After configuring everything, verify the pipeline works:

Check Prometheus is loading rules: visit http://prometheus:9090/rules
Check Prometheus can reach Alertmanager: visit http://prometheus:9090/targets and look for the alertmanager target
Force-fire a test alert with amtool:

amtool alert add --alertmanager.url=http://localhost:9093 \
    alertname=TestAlert severity=warning instance=test \
    --annotation.summary="This is a test alert"

Check it arrives in your notification channel
Expire the test: it will auto-resolve, or you can silence it

Practical Tips

Start with few alerts and add more over time. Alert fatigue is real. If you're getting pinged every day for things that don't matter, you'll start ignoring everything. Begin with disk space, host down, and memory.
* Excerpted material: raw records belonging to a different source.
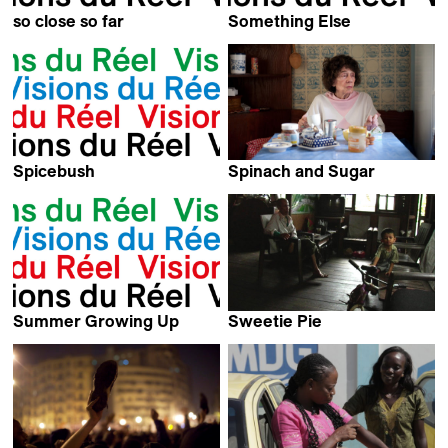
so close so far
Something Else
Michel Favre
Kevin Jerome Everson
Spicebush
Spinach and Sugar
Kevin Jerome Everson
Laura Laabs
Summer Growing Up
Sweetie Pie
Blaise Harrison
Kham Sai Kong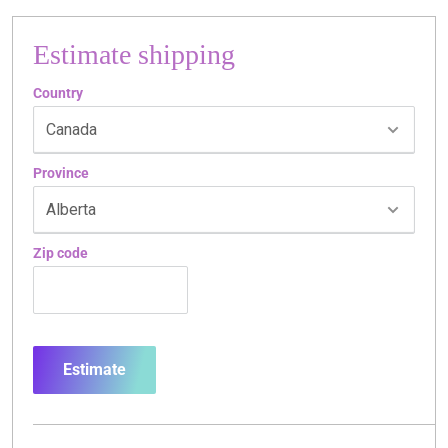
Estimate shipping
Country
Province
Zip code
Estimate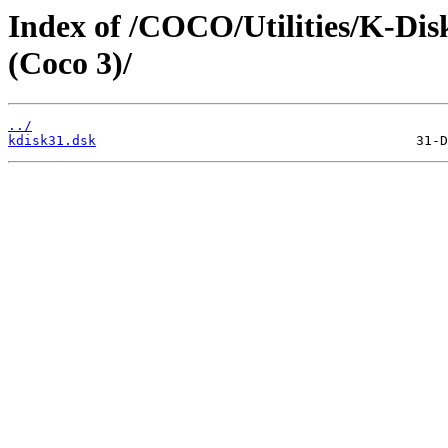
Index of /COCO/Utilities/K-Disk
(Coco 3)/
../
kdisk31.dsk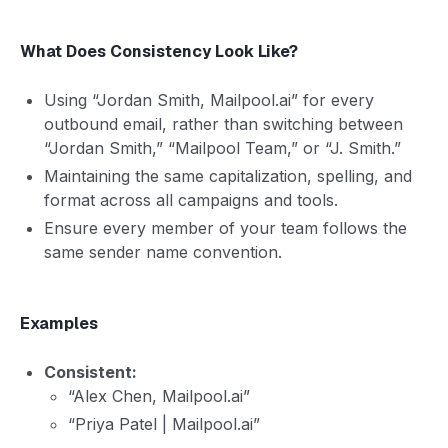
What Does Consistency Look Like?
Using “Jordan Smith, Mailpool.ai” for every
outbound email, rather than switching between
“Jordan Smith,” “Mailpool Team,” or “J. Smith.”
Maintaining the same capitalization, spelling, and
format across all campaigns and tools.
Ensure every member of your team follows the
same sender name convention.
Examples
Consistent:
“Alex Chen, Mailpool.ai”
“Priya Patel | Mailpool.ai”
Add more only when you've identified a real need.

Use for durations generously. A CPU spike to 95% for 30 seconds during a backup is normal. Setting for: 10m on CPU alerts prevents noise from transient spikes.

Keep repeat intervals reasonable. Getting the same "disk is full" alert every 30 minutes is exhausting. Once every 4 hours is enough for warnings. Critical alerts can repeat more frequently.

Set up resolved notifications. It's reassuring to get a "resolved" message after an alert clears. Most receivers support this with send_resolved: true.

Alertmanager is not glamorous infrastructure. It doesn't have pretty dashboards or satisfying visualizations. But it's the piece that turns your monitoring from passive observation into active awareness. The first time your phone buzzes with a disk space warning while you're away from your desk, you'll appreciate having it.